Making sure that countries are prepared for a possible outbreak is essential for stopping the spread. The EU is working to strengthen preparedness against the epidemic in close dialogue with partners in West Africa, and in close coordination with the World Health Organisation and other international donors. This includes identifying financing gaps and exploring if and how upcoming EU funding can be channelled towards supporting preparedness plans. The EU has supported national plans in six countries with a total of €11 million so far; it has, for example:
Helped to refurbish and equip an Ebola treatment unit at the central hospital in Ivory Coast
Helped to provide a water and sanitation programme with hygiene messages on Ebola prevention in Guinea Bissau
Set up a facility in Burkina Faso to support the national preparedness plan
Decided to provide funding for a preparedness plan for Mali
Through the crisis response component of the Instrument contributing to Stability and Peace (IcSP) the EU is providing €12 million to support high-risk neighbouring countries for early detection of Ebola, timely response and public awareness measures. A further €4.5 million will help support measures to prevent violence and reduce and mitigate tensions that may arise from the outbreak in border areas of the affected countries.
Ongoing work of the EU to ensure crisis preparedness is paying off with the European Mobile Laboratories, which have been rapidly deployed in affected countries.
Financed with €7.6 million, threeEuropean Mobile Laboratories (EMlabs) are deployed in the affected region for the detection of the virus and training of health workers: in Guinea (since March 2014), Nigeria (since August 2014) and Liberia (since September 2014).
The three labs are part of a project that predates the outbreak and has established a collaborative network of EU and African institutions that can to operate in common mobile laboratory units during outbreaks of health-threatening pathogens. Financing comes from the Instrument contributing to Stability and Peace.
The Guinea unit was among the first laboratories to reach the Ebola outbreak region. 10 teams staffed with 3-5 EU specialists have been deployed so far (teams are changed every 3 weeks maximum). The unit has provided diagnosis for over 3000 samples, identifying more than 1000 positive cases. Up to 70 samples are being been processed each day, seven days a week. Diagnosis is provided within 4 hours.
The Liberia unit has helped to clean the region where it is located from Ebola and will soon be moved to a county where the epidemic is still acute.
The mobile lab in Nigeria, based in Port Harcourt is used for diagnosis of suspected cases: the laboratory has tested about 150 people who were in contact with infected persons (tracing). Additional Nigerian staff is being trained. It will be redeployed in mid-December to Sierra Leone to assist a new Médecins Sans Frontières treatment centre.

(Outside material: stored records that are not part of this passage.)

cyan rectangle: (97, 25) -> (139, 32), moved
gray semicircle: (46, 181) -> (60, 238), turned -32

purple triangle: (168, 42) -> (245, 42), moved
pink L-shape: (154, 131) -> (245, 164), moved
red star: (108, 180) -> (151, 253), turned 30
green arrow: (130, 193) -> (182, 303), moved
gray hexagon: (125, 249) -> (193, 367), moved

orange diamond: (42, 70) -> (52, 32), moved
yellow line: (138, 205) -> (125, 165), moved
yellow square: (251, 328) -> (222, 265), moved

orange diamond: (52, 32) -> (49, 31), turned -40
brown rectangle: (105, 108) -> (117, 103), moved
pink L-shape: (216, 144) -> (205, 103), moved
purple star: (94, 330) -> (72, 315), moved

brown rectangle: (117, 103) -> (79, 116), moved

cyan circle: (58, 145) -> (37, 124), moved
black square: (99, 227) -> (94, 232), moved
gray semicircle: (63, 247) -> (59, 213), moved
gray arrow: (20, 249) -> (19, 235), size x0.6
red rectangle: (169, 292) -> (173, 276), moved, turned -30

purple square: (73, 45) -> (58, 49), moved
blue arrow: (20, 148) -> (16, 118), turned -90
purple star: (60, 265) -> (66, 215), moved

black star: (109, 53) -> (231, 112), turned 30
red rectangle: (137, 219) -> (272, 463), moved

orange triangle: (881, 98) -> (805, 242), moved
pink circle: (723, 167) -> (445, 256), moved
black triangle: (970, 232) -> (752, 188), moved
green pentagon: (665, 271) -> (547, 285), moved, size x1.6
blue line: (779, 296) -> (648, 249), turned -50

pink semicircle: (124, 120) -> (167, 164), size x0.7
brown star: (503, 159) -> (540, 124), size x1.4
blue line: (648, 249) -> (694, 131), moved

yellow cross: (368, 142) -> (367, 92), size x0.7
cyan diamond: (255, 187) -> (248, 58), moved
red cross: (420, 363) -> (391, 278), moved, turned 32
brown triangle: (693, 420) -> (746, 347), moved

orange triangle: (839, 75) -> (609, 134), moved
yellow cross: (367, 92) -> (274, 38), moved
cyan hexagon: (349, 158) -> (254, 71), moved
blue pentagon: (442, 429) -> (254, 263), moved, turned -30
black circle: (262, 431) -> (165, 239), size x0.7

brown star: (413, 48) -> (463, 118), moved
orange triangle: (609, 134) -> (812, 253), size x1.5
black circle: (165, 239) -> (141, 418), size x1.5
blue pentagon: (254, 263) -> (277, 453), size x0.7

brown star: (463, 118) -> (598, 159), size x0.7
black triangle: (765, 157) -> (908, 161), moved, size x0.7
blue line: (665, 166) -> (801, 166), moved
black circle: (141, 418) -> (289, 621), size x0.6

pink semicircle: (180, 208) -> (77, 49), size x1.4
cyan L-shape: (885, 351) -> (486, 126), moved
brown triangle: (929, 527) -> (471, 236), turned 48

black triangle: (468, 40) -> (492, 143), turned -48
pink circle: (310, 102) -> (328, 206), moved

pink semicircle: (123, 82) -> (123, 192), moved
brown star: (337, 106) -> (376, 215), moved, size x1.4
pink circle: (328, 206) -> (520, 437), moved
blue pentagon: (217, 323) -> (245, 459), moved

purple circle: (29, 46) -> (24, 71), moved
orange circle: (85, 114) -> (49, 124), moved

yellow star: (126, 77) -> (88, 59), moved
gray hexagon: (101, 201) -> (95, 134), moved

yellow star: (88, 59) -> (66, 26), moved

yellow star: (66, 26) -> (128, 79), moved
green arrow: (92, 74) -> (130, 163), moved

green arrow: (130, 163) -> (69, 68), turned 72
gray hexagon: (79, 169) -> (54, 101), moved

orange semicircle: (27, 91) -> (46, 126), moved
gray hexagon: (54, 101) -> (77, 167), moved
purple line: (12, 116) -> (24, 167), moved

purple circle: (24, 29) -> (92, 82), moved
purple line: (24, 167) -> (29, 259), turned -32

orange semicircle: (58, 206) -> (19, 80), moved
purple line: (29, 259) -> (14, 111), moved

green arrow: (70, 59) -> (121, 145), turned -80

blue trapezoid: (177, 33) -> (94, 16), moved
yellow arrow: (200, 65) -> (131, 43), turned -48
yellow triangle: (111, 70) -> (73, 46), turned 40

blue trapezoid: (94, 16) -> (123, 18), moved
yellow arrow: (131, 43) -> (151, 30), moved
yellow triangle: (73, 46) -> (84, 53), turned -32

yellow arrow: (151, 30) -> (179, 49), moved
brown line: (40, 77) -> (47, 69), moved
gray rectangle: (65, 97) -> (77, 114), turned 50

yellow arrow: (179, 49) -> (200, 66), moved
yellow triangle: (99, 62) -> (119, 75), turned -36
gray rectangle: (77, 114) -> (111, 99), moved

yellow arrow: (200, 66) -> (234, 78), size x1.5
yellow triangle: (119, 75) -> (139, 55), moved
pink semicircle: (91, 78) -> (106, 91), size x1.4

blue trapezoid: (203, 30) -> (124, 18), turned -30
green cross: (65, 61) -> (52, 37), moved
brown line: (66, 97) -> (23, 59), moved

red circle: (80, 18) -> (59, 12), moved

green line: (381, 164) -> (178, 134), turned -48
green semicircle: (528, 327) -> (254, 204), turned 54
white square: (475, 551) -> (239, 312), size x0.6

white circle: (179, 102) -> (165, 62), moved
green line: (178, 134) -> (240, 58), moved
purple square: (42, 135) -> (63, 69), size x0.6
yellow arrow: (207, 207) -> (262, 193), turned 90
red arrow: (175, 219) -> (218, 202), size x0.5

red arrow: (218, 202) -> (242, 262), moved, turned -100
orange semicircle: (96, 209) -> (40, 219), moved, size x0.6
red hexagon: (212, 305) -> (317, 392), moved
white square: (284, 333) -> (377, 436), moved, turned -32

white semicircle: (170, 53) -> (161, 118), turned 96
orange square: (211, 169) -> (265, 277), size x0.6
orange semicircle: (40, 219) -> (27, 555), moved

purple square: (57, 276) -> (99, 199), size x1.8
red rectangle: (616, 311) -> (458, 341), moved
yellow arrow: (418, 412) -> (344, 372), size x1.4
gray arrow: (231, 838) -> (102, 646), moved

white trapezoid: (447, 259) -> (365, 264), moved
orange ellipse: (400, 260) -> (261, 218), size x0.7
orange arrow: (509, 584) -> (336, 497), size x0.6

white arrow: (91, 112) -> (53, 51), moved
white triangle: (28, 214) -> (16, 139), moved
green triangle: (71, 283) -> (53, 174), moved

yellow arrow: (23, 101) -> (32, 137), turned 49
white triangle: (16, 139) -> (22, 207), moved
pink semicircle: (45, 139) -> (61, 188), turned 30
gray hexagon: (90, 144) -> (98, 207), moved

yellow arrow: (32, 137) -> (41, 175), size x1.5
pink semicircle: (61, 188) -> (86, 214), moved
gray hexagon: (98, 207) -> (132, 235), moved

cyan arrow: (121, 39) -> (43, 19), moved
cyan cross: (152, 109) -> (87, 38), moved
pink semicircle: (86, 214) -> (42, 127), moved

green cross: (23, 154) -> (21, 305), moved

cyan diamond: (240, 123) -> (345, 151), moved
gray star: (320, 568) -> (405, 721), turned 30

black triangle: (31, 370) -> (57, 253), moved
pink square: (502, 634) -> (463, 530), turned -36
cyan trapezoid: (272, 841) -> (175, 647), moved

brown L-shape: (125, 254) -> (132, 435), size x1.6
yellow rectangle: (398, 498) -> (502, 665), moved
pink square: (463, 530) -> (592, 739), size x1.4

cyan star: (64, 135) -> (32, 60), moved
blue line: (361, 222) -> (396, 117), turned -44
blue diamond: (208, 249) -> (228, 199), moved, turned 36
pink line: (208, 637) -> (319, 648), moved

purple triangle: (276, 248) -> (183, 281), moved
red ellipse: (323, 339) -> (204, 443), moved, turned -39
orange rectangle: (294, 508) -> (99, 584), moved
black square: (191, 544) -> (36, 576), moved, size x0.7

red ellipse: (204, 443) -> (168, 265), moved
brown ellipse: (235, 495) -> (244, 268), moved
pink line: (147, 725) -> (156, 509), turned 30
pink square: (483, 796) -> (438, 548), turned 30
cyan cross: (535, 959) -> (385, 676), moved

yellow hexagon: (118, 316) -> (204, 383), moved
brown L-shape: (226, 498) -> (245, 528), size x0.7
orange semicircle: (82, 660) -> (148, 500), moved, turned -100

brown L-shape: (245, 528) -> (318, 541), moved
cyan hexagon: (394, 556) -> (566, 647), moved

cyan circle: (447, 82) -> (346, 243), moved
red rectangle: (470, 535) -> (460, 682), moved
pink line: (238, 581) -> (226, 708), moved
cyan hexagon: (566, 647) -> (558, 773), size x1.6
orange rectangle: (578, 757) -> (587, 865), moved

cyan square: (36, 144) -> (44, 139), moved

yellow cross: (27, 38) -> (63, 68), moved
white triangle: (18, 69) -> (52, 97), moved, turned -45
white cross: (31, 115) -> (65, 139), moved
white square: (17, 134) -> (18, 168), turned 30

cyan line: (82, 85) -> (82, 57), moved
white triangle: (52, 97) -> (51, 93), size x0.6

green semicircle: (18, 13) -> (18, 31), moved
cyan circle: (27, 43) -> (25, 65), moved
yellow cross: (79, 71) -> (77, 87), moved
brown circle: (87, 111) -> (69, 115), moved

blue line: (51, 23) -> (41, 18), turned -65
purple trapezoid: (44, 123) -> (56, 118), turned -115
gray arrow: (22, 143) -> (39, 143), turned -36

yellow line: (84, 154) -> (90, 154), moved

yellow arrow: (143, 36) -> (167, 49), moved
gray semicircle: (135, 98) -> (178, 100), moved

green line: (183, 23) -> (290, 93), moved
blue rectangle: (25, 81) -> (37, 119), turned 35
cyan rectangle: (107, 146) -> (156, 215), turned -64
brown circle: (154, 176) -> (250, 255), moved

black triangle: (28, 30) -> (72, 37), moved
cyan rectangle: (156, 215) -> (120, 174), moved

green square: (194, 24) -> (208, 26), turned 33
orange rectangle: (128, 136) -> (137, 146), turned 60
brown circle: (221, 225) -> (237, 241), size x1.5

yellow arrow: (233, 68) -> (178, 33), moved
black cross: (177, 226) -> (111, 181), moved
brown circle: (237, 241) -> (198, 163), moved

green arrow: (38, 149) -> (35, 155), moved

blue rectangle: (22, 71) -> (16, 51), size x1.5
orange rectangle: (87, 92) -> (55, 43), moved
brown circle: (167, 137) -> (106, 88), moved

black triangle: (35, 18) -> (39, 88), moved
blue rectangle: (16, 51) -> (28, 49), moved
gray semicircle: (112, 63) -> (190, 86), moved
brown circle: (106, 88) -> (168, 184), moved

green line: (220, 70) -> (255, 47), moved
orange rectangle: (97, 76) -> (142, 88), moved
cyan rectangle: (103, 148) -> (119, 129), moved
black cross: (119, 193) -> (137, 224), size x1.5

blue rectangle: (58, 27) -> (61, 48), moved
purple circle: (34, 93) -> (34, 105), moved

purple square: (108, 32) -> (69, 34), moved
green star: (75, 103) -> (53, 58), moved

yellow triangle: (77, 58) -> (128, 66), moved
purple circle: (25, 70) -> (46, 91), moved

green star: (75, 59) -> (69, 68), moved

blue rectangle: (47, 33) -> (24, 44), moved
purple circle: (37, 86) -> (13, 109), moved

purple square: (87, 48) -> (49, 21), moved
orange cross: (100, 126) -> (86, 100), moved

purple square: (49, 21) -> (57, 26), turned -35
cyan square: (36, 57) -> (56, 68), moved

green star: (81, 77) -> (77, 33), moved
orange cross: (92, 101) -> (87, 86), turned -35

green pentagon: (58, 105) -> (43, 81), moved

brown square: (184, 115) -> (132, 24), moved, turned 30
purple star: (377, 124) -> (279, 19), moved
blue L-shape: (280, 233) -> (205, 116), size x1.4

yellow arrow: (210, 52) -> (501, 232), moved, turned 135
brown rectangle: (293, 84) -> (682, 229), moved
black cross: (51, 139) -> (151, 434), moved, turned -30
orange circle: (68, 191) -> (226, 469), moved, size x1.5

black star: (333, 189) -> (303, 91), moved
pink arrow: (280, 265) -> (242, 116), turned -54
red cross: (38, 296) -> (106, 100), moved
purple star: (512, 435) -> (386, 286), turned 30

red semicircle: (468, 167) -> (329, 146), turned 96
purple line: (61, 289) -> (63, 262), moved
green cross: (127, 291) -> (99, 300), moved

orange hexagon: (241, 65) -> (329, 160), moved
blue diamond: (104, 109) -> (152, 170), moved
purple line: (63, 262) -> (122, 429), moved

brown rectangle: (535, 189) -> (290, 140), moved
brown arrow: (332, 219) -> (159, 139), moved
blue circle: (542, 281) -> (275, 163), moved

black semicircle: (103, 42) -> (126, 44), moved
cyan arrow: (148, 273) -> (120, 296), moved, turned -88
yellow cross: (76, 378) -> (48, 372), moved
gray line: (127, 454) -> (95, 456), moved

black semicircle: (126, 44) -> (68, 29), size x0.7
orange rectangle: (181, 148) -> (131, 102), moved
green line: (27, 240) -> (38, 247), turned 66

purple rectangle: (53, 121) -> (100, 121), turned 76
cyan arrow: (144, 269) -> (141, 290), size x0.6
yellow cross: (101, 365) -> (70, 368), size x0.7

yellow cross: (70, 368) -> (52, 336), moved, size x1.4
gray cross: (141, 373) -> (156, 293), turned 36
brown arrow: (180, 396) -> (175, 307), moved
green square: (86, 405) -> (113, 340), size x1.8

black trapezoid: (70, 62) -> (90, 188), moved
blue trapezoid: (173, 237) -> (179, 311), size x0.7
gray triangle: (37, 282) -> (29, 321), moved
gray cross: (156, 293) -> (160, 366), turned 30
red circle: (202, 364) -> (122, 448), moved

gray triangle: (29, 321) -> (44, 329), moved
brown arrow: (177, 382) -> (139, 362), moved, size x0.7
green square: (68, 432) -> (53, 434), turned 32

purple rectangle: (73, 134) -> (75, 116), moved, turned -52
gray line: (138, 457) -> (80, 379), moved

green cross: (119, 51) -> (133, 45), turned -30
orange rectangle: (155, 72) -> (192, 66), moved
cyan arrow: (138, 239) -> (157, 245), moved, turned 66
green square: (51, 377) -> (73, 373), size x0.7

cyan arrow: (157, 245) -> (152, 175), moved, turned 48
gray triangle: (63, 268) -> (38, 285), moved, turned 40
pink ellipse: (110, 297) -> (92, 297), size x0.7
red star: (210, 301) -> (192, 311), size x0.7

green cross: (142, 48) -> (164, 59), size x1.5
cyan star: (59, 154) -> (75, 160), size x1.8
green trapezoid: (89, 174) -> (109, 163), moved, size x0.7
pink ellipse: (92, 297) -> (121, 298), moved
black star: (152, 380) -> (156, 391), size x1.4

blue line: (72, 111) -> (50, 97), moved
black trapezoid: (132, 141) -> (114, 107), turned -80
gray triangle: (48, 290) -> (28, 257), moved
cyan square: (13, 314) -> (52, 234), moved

A new (fourth) mobile laboratory, EUWAM-Lab, (EU West African Mobile Laboratory), more robust and self-sustaining than the 3 EMlab units, is being acquired. The training of the staff has started and the lab should be operational in early 2015. The World Health Organisation will decide on the location of its deployment.
The EU has a longstanding and close partnership with the African Union and supports its recently established Ebola mission of health experts.
The mission “Support to Ebola Outbreak in West-Africa” (ASEOWA) has been deployed since mid-September in Liberia, as of 2 October to Sierra Leone and a third team deployed on 9 November to Guinea. €5 million of EU support contributes to paying civil, military and medical staff. This has allowed to cover the costs of the first 90 medical professionals and support staff, and to subsequently increase the total number of staff to about 150 people.